Ultimately, when deciding what NGS approach to use, the most important thing to keep in mind, according to Triche, is that childhood cancer is fundamentally different than adult cancers. "Adult cancer is a disease of aging and accumulated mutations over a lifetime. The older you get, the more mutations you have, and sooner or later, one or more of those mutations is going to give a selective growth advantage to one of the tissues in your body. And voilà, one day we call it cancer. But it's a process that plays out over many years. That's an impossible scenario and explanation for childhood cancer," he said.
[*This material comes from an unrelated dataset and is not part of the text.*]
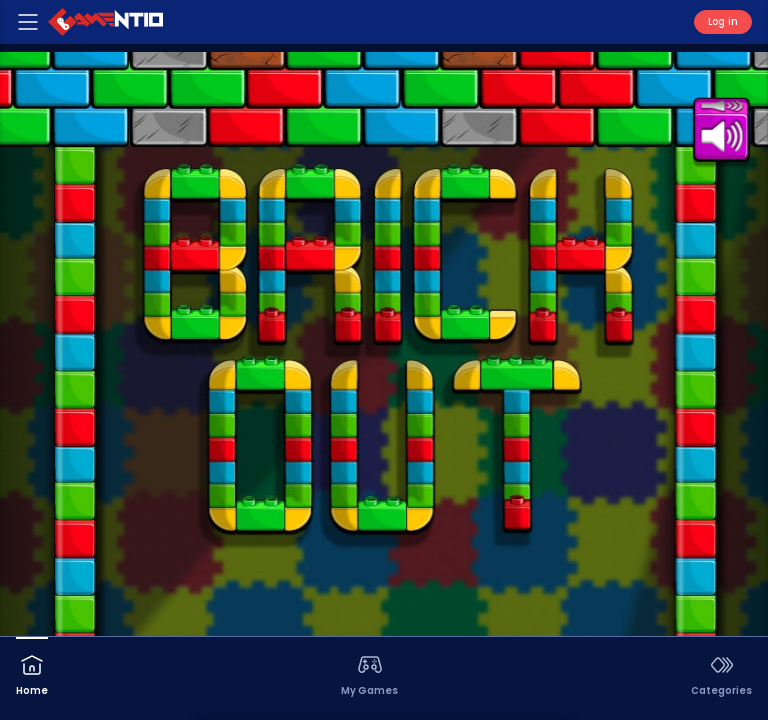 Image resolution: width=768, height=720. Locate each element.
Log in (723, 21)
In contrast, cancer in a child should be viewed as development gone awry. "Wilms tumor is trying to make a kidney. It doesn't do a very good job, but it actually is very much like developing kidney. Neuroblastoma is like your developing adrenal gland. Medulloblastoma is like your primitive brain trying to make brain," he said. "Almost all of these tumors are malignant analogues of a normal tissue. They're developmental."
This fundamental aspect of pediatric cancers may be useful in guiding oncologists as to when to move beyond targeted panels and use more comprehensive genomic profiling tools, such as WGS, RNA-seq, and epigenomic profiling, which can pick up the developmental features that are dysregulated. In contrast, using WES to identify genetic mutations that are not important in development may not be significantly useful in childhood cancers. "To my way of thinking, whole-genome is part of a three-legged stool where you look at RNA, DNA, and epigenetic modifications," Triche said.